Spin-flop transition in uniaxial antiferromagnets: magnetic phases, reorientation effects, multidomain states

TL;DR

This paper develops a comprehensive phenomenological theory for the spin-flop transition in uniaxial antiferromagnets, highlighting the complex phase structure, multidomain states, and measurable susceptibility anomalies near the transition.

Contribution

It introduces a detailed effective model accounting for higher-order anisotropy and dipolar fields, and applies it to experimental data on layered antiferromagnets.

Findings

Multidomain states exist in the spin-flop region due to phase coexistence.

Susceptibility tensor components show anomalies near the spin-flop.

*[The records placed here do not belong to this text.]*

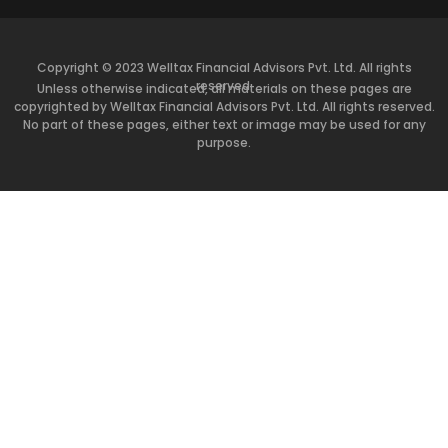
Copyright © 2023 Welltax Financial Advisors Pvt. Ltd. All rights
reserved.
Unless otherwise indicated, all materials on these pages are
copyrighted by Welltax Financial Advisors Pvt. Ltd. All rights reserved.
No part of these pages, either text or image may be used for any
purpose.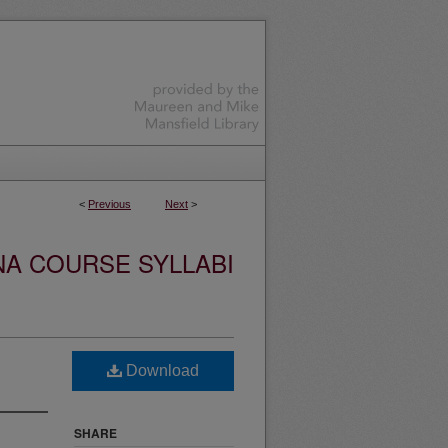
<
Previous
Next
>
NA COURSE SYLLABI
Download
SHARE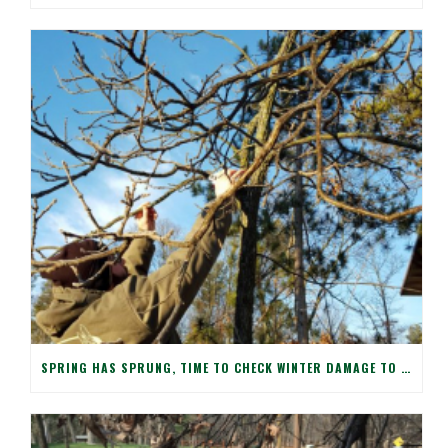
SPRING HAS SPRUNG, TIME TO CHECK WINTER DAMAGE TO YOUR TREES!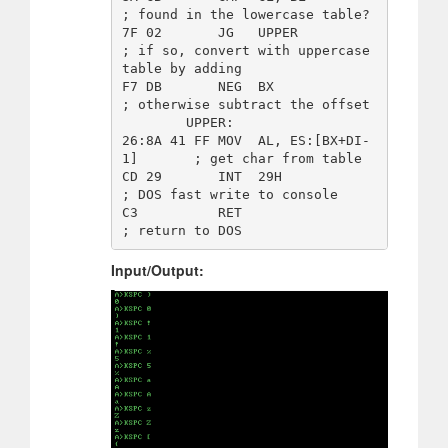
; found in the lowercase table? 

7F 02       JG   UPPER                  
; if so, convert with uppercase 
table by adding

F7 DB       NEG  BX                     
; otherwise subtract the offset 

        UPPER: 

26:8A 41 FF MOV  AL, ES:[BX+DI-
1]       ; get char from table

CD 29       INT  29H                    
; DOS fast write to console 

C3          RET                         
Input/Output: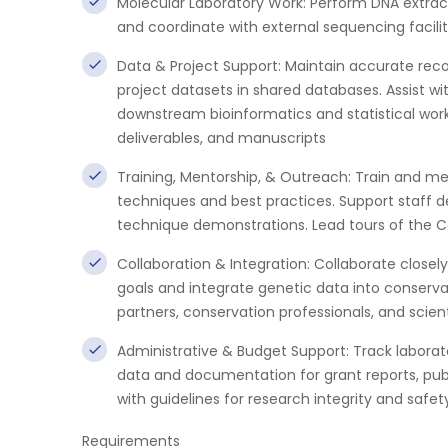
Molecular Laboratory Work: Perform DNA extractio
and coordinate with external sequencing facilit
Data & Project Support: Maintain accurate rec
project datasets in shared databases. Assist wi
downstream bioinformatics and statistical work
deliverables, and manuscripts
Training, Mentorship, & Outreach: Train and me
techniques and best practices. Support staff d
technique demonstrations. Lead tours of the C
Collaboration & Integration: Collaborate closel
goals and integrate genetic data into conser
partners, conservation professionals, and sci
Administrative & Budget Support: Track laborat
data and documentation for grant reports, pu
with guidelines for research integrity and safet
Requirements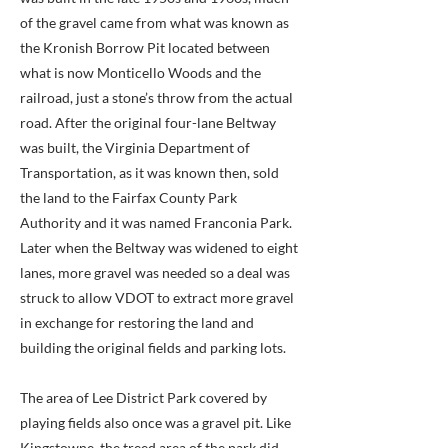
of the gravel came from what was known as
the Kronish Borrow Pit located between
what is now Monticello Woods and the
railroad, just a stone’s throw from the actual
road. After the original four-lane Beltway
was built, the Virginia Department of
Transportation, as it was known then, sold
the land to the Fairfax County Park
Authority and it was named Franconia Park.
Later when the Beltway was widened to eight
lanes, more gravel was needed so a deal was
struck to allow VDOT to extract more gravel
in exchange for restoring the land and
building the original fields and parking lots.
The area of Lee District Park covered by
playing fields also once was a gravel pit. Like
Kingstowne, the treed area of the park did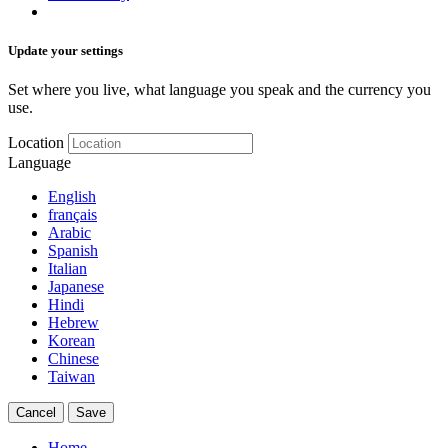
Update your settings
Set where you live, what language you speak and the currency you
use.
Location
Language
English
français
Arabic
Spanish
Italian
Japanese
Hindi
Hebrew
Korean
Chinese
Taiwan
Cancel
Save
Home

The theory accurately describes experimental magnetic properties in antiferromagnets.

Abstract

The classical spin-flop is the field-driven first-order reorientation transition in easy-axis antiferromagnets. A comprehensive phenomenological theory of easy-axis antiferromagnets displaying spin-flops is developed. It is shown how the hierarchy of magnetic coupling strengths in these antiferromagnets causes a strongly pronounced two-scale character in their magnetic phase structure. In contrast to the major part of the magnetic phase diagram, these antiferromagnets near the spin-flop region are described by an effective model akin to uniaxial ferromagnets. For a consistent theoretical description both higher-order anisotropy contributions and dipolar stray-fields have to be taken into account near the spin-flop. In particular, thermodynamically stable multidomain states exist in the spin-flop region, owing to the phase coexistence at this first-order transition. For this region, equilibrium spin-configurations and parameters of the multidomain states are derived as functions of the external magnetic field. The components of the magnetic susceptibility tensor are calculated for homogeneous and multidomain states in the vicinity of the spin-flop. The remarkable anomalies in these measurable quantities provide an efficient method to investigate magnetic states and to determine materials parameters in bulk and confined antiferromagnets, as well as in nanoscale synthetic antiferromagnets. The method is demonstrated for experimental data on the magnetic properties near the spin-flop region in the orthorhombic layered antiferromagnet (C_2H_5NH_3)_2CuCl_4.